If you donate money or other movable assets (other than real estate) in Belgium, you are not legally required to pay any gift tax on this. You can, but are not required to do so. If you do register the gift through a Belgian notary, you will need to pay a gift tax. Movable assets are subject to a flat rate of 3 pct. between partners and direct descendants in Brussels and Flanders (and 3.3 pct. in Wallonia). The tax rate is 7 pct. (or 5.5 pct.) for other beneficiaries.
Paying the gift tax means that you may rest assured that the beneficiary will no longer be liable for any inheritance tax on the gift afterwards. However, if you prefer to skip the paperwork at the notary and not pay any gift tax, there is an important risk involved.
If you do not register the gift (i.e. so-called informal ‘hand’ or ‘bank gift’), you do not pay any gift tax, but then there is a risk period within which inheritance tax is still due if the donor dies. In Flanders, there is currently a 3-year risk period. Since 1 January 2022, the risk period is 5 years in the Walloon Region. Brussels will now follow this example.
Since 1 January 2024, Brussels is following Wallonia’s example by extending the risk period from 3 to 5 years. The goal is obviously to encourage the registration of (informal) gifts by increasing the risk of potentially being liable for (higher) inheritance taxes.
Back in 2020, the Flemish region was the first to announce an extension of the risk period from 3 to 4 years. However, it later withdrew its proposal again. For the time being, the Flemish region maintains a 3-year-risk period.
When to register?
If you would think of registering your gift, it should actually not be done immediately after the gift has been made. The donor can decide initially not to register and just wait and see. If he would then become seriously ill during the risk period, the gift can still be registered, even in extremis. Of course, this scenario does not work if you would pass away unexpectedly.
If the parties would choose at that moment to voluntarily register the gift, they should take into account the specific procedure to follow. A gift can normally be presented to the tax authorities for registration in 3 different ways:
- online, through MyMinfin, by uploading the gift documents;
- by mail, by sending the gift documents to the appropriate scanning center;
- by appointment and going to your local tax office.

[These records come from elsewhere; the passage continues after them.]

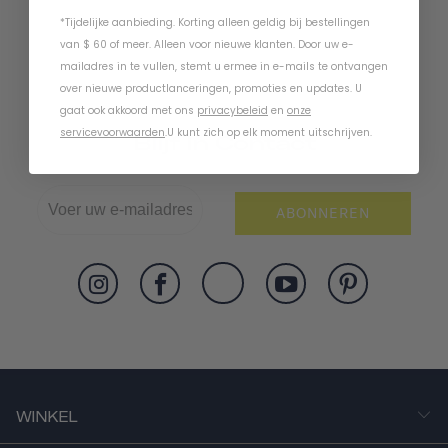
*Tijdelijke aanbieding. Korting alleen geldig bij bestellingen
van $ 60 of meer. Alleen voor nieuwe klanten. Door uw e-
mailadres in te vullen, stemt u ermee in e-mails te ontvangen
over nieuwe productlanceringen, promoties en updates. U
gaat ook akkoord met ons
privacybeleid
en
onze
servicevoorwaarden
.
U kunt zich op elk moment uitschrijven.
Blijf In Contact
ABONNEREN
WINKEL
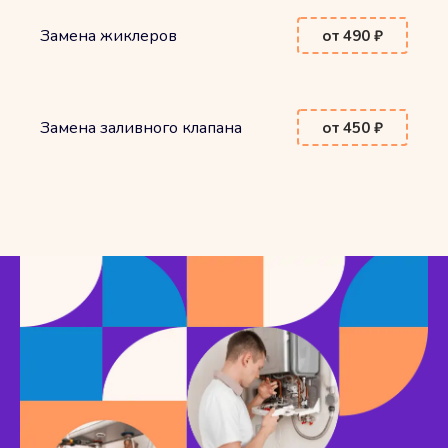
Замена жиклеров
от 490 ₽
Замена заливного клапана
от 450 ₽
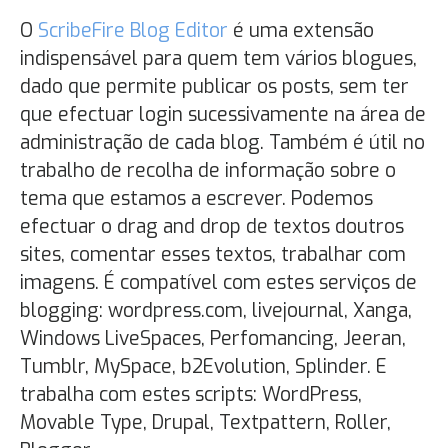
O
ScribeFire Blog Editor
é uma extensão
indispensável para quem tem vários blogues,
dado que permite publicar os posts, sem ter
que efectuar login sucessivamente na área de
administração de cada blog. Também é útil no
trabalho de recolha de informação sobre o
tema que estamos a escrever. Podemos
efectuar o drag and drop de textos doutros
sites, comentar esses textos, trabalhar com
imagens. É compatível com estes serviços de
blogging: wordpress.com, livejournal, Xanga,
Windows LiveSpaces, Perfomancing, Jeeran,
Tumblr, MySpace, b2Evolution, Splinder. E
trabalha com estes scripts: WordPress,
Movable Type, Drupal, Textpattern, Roller,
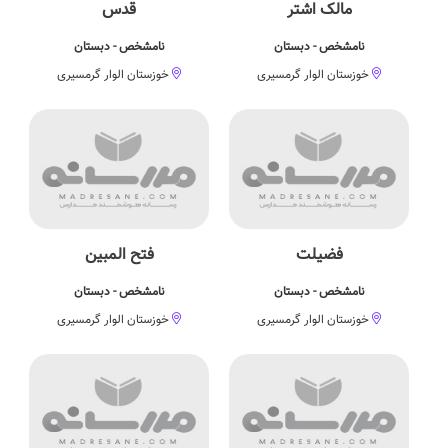
مالک اشتر
قدس
نامشخص - دبستان
نامشخص - دبستان
خوزستان الوار گرمسیری
خوزستان الوار گرمسیری
فضیلت
فتح المبین
نامشخص - دبستان
نامشخص - دبستان
خوزستان الوار گرمسیری
خوزستان الوار گرمسیری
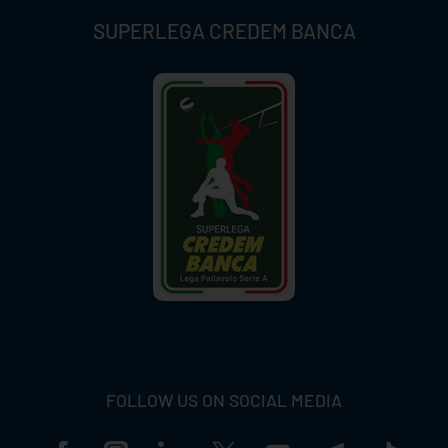
SUPERLEGA CREDEM BANCA
FOLLOW US ON SOCIAL MEDIA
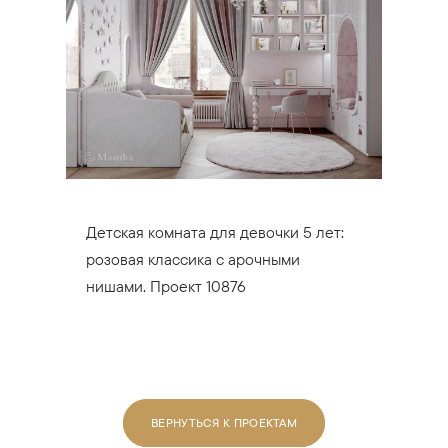
Детская комната для девочки 5 лет:
розовая классика с арочными
нишами. Проект 10876
ВЕРНУТЬСЯ К ПРОЕКТАМ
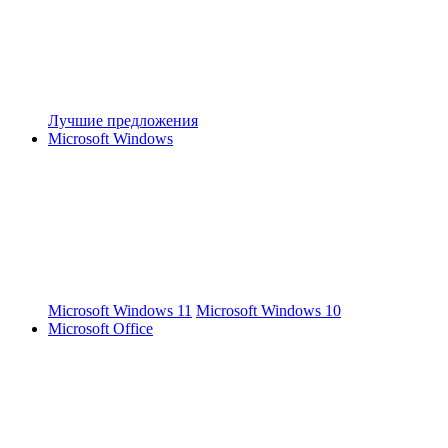
Лучшие предложения
Microsoft Windows
Microsoft Windows 11
Microsoft Windows 10
Microsoft Office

The competent department will then rigorously review the gift documents for all essential information, which must allow for the correct collection of gift taxes. Among other things, the documents must state the value of the donated property and the tax residence of both donor and beneficiary/-ies during the 5-year period preceding the gift, under penalty of refusal to register. You can also ask a Belgian notary to prepare the gift documents in advance to make sure they are compliant.
Alternatively, you can also subscribe to a gift insurance policy. The level of the insurance premium depends on the age and health situation of the donor. The extension of the risk period to 5 years will now logically result in a higher gift insurance premium. If you would pass away during the risk period, the policy would come into effect. The insurance company will then compensate the beneficiary/-ies for any inheritance taxes that may be due.
What for gifts made before 2024?
Normally, the extended risk period will apply only to gifts made after 1 January 2024. We say ‘normally’ because two years ago, the Walloon Region considered applying the extension to all gifts for which the 3-year term had not expired on January 1, 2022. However, after substantial criticism, this idea was then quickly abandoned afterwards.
Therefore, we can reasonably assume that the Brussels Region will also apply the extended term only to gifts made in 2024.
If you are thinking of doing some estate planning this year and potentially making a donation, do consider whether registering or subscribing to a gift insurance makes more sense for you. The key element is to find the right balance between smoothly passing on your belongings to the next generation and keeping taxes in check.
The Belgian system provides the flexibility to register the gift afterwards, in case you would get seriously ill, for example, or take out a gift insurance that compensates the inheritance taxes that your beneficiaries would be faced with.